First was a graph that showed every call in our system over a certain time threshold.

Then came one that combined a number of metrics to estimate mean time to first byte, a common metric for website performance.

And then another. And another. These days, I set up my laptop to run Chrome in full-screen mode so that it can fit all the graphs on one of my dashboards. But that's just one tab: I have dashboards for different environments and dashboards that focus on subsystems within those environments. A graph showing our 10 slowest calls gets uploaded to Campfire each day.

Our ten slowest calls as of today, with proprietary information removed. The lines are flat because of lack of activity on the server.

So far Graphite — especially version 0.9.10 — has been able to keep up with almost all my needs, and I haven't even hit all the functions. It even has a command-line interface that I just started playing with. (It allows faster iteration and finer control over each graph in a dashboard, but also allows you to keep a dashboard-building script under source control.) There are also a wide range of tools that work with it (including, of course, my own metrics relay system).

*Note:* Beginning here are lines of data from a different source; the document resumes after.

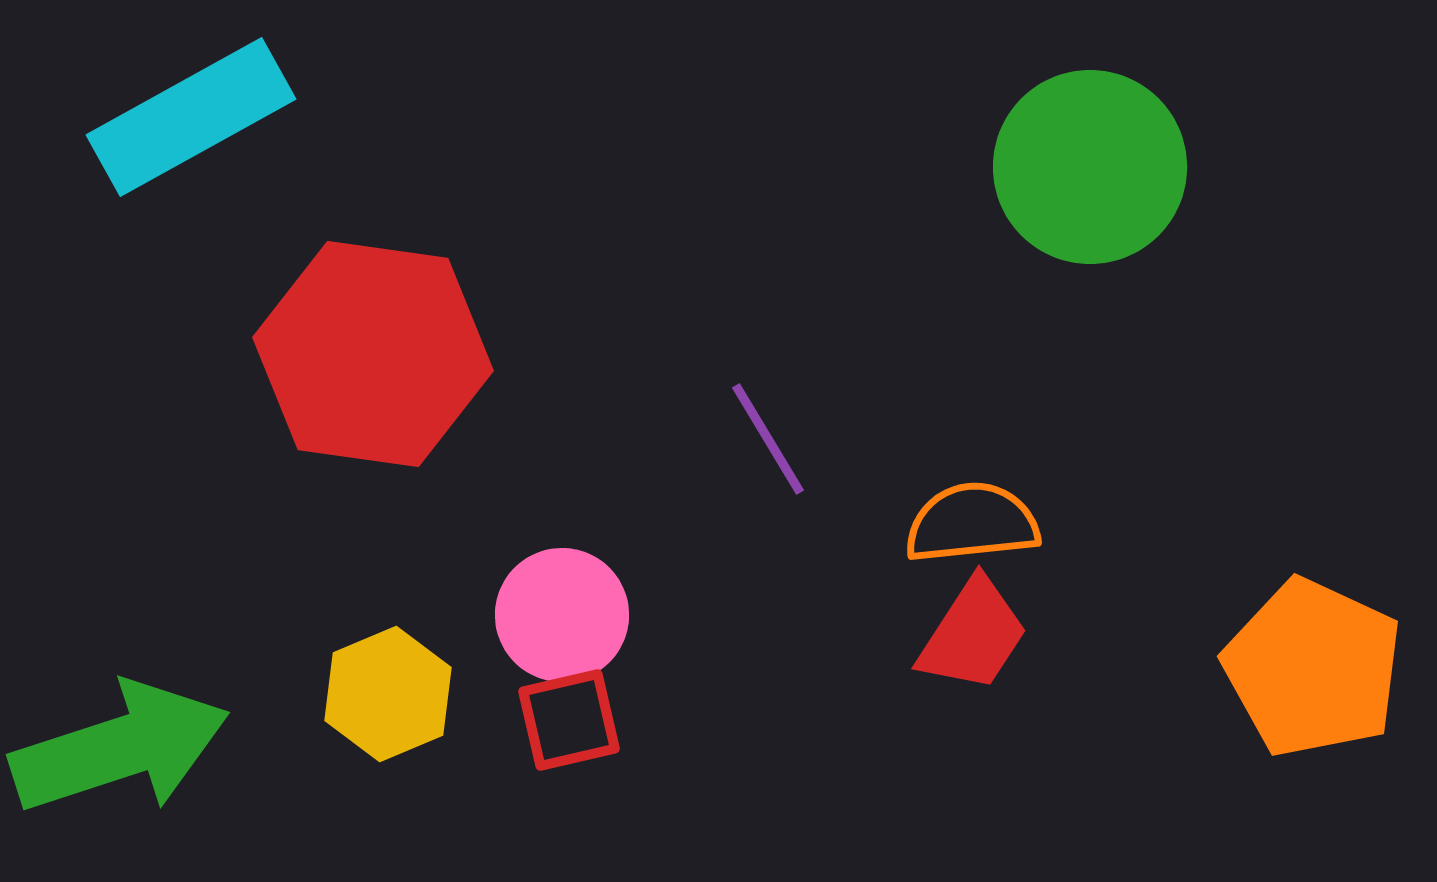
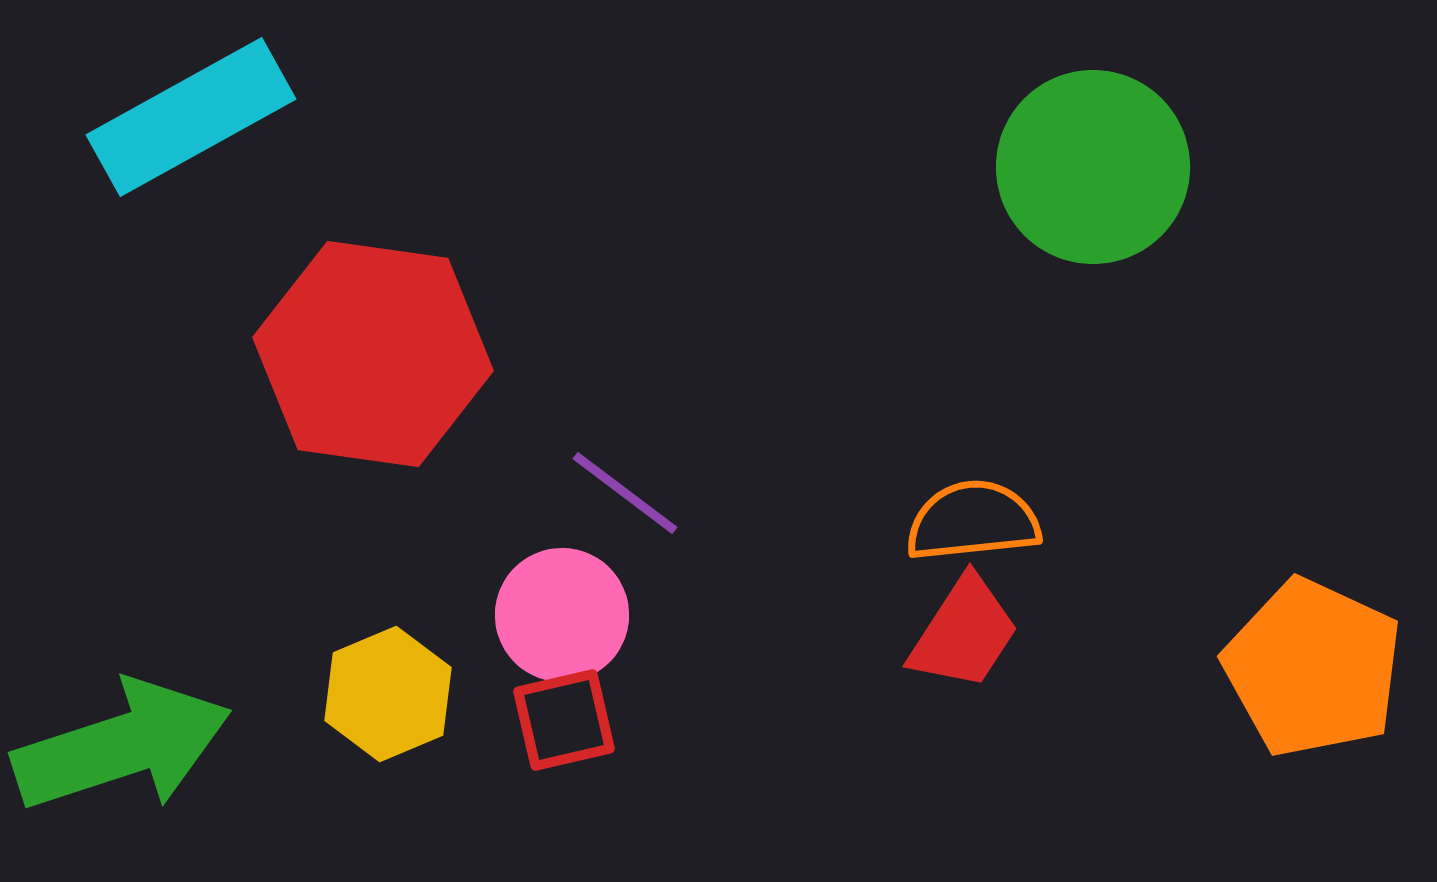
green circle: moved 3 px right
purple line: moved 143 px left, 54 px down; rotated 22 degrees counterclockwise
orange semicircle: moved 1 px right, 2 px up
red trapezoid: moved 9 px left, 2 px up
red square: moved 5 px left
green arrow: moved 2 px right, 2 px up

When I first read Graphite's documentation, I was struck by the author's right-up-front advice to consider your metrics naming scheme carefully. It seemed very nitty-gritty so early in the manual.

But now I understand. A consistent naming scheme and hierarchy depth allows for much simpler construction of useful graphs. To some extent, our profiling code, our package hierarchy, and our metrics library give us this for free. But the other day I realized I had made a mistake in naming a metric that captures all invocations of methods with a particular annotation, and it made it much more difficult to assemble a meaningful graph. I got it to work, but it required some wrestling. If you're using Graphite, I recommend auditing your metrics periodically to make sure you can get the most out of them.